While it’s super important to know how much you should eat before running, it’s also crucial to have an understanding about how long you should wait to run after your meals.
So how long after eating to run is best?
How long after eating to run
Striking that perfect balance is key to a great workout, but its different for absolutely everyone.
That being said, there are a few helpful things to bear in mind when planning your meals around your exercise.
The general rule of thumb is if you’ve had a big meal, you ideally need to wait 3-4 hours before running- preferably 4 if possible. If you’ve had a small meal, you should be waiting around 2 hours. As for a small snack, waiting a minimum of 30 minutes should be fine.
(Image/ Source: runnersworld.com)
But what do we actually define as a ‘large meal’?
Runner’s world says that a large meal is anything that contains more than 600 calories with several ounces of protein or meat, carbohydrates, and some fat, like your typical lunch or a large breakfast. If you eat a meal like this, you need to wait to run for 3-4 hours to give your body time to digest.
Running after eating
If you plan to eat before a run, try and suss out how much food your body can comfortably process before you exercise. It can sometimes take time to experiment with this, but avoid eating enormous plates of food whatever you do!
When we have a full stomach, running can be difficult or uncomfortable– simply because our bodies aren’t designed for digestion and exercise at the same time.
Stomach cramps, stomach aches, or GI distress are the most common complaints when trying to run on a full stomach.
Our digestive systems need a surprising amount of energy; this energy is used to direct more of your body’s blood flow to the stomach and other relevant internal organs.

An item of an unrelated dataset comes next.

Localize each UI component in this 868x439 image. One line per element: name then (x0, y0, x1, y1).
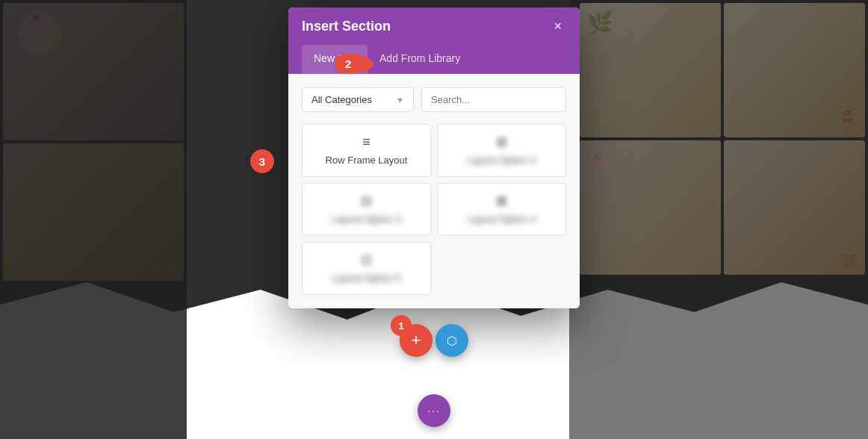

Because your digestion process takes up so much of your body’s blood flow, it means that your large muscle groups end up receiving less blood than they normally do. This is why we sometimes feel sleepy after a big meal.
Your large muscle groups, like your legs and your arms, then don’t have the blood flow you need for a run after eating a large meal. You can try, but it’s fairly unlikely you’ll be hitting any personal bests with your running time!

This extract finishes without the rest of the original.